Она подняла глаза — мутные, покрасневшие от слёз. Гадалка молчала.
— Давай сделаем так, — сказал я. — Поможешь мне, а я постараюсь, чтобы таких вот фотографий, как у тебя, стало меньше. Чтобы было кому глядеть в глаза с любовью, а не в замерший навеки портрет. Но без тебя будет долго и трудно — мне нужна твоя помощь…
Марфа Петровна кивнула. Склонилась над столом, порылась в ящике и достала старый блокнот.
— Вот, — сказала. — Это записи моих наблюдений…
Я взял его, стал листать. Там были даты. Ровные столбцы, каждая строчка — с годом, месяцем и днём. Иногда — с пометками вроде: «чёрная гладь с вечера», «почернело под утро», «шевеление камышей», «запах гнили».

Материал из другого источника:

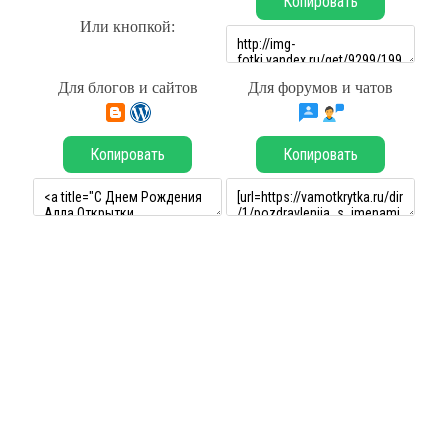
Копировать
Или кнопкой:
Для блогов и сайтов
Для форумов и чатов
Копировать
Копировать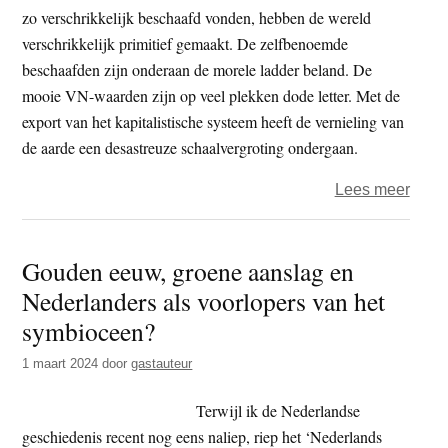
zo verschrikkelijk beschaafd vonden, hebben de wereld
verschrikkelijk primitief gemaakt. De zelfbenoemde
beschaafden zijn onderaan de morele ladder beland. De
mooie VN-waarden zijn op veel plekken dode letter. Met de
export van het kapitalistische systeem heeft de vernieling van
de aarde een desastreuze schaalvergroting ondergaan.
over
Lees meer
Vrijd
–
Gouden eeuw, groene aanslag en
Wij
Nederlanders als voorlopers van het
primi
symbioceen?
1 maart 2024
door
gastauteur
Terwijl ik de Nederlandse
geschiedenis recent nog eens naliep, riep het ‘Nederlands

— Это что ещё за дневник наблюдений? — я нахмурился.
Марфа Петровна вздохнула и села за свой перекошенный стол. Руки дрожали чуть, но взгляд оставался твёрдым.
— Я наблюдала за ним… за озером. Пятнадцать лет, сынок. Сначала — для себя, потом — просто по инерции. Каждый раз, когда оно чернело, я это фиксировала. Как учёный. Понимаешь… если я знаю, когда оно темнеет — значит, у меня есть ключ. Тайное знание. А для моей… профессии… это, знаешь ли, не пустяк.
Я пробежал глазами по датам. И вдруг — замер. Листок будто сжал кулак и ударил мне в грудь. Мать честная…
Эти даты… Почти в точности совпадали с исчезновениями из списка Красновой. В точности. С минимальным разбегом — в день-два. Один в один. Я вспомнил фамилии. Возраст. Адреса. Город жил своей жизнью, как будто ничего не происходило, но озеро — как неумолимый метроном — звало кого-то раз в месяц. И они исчезали.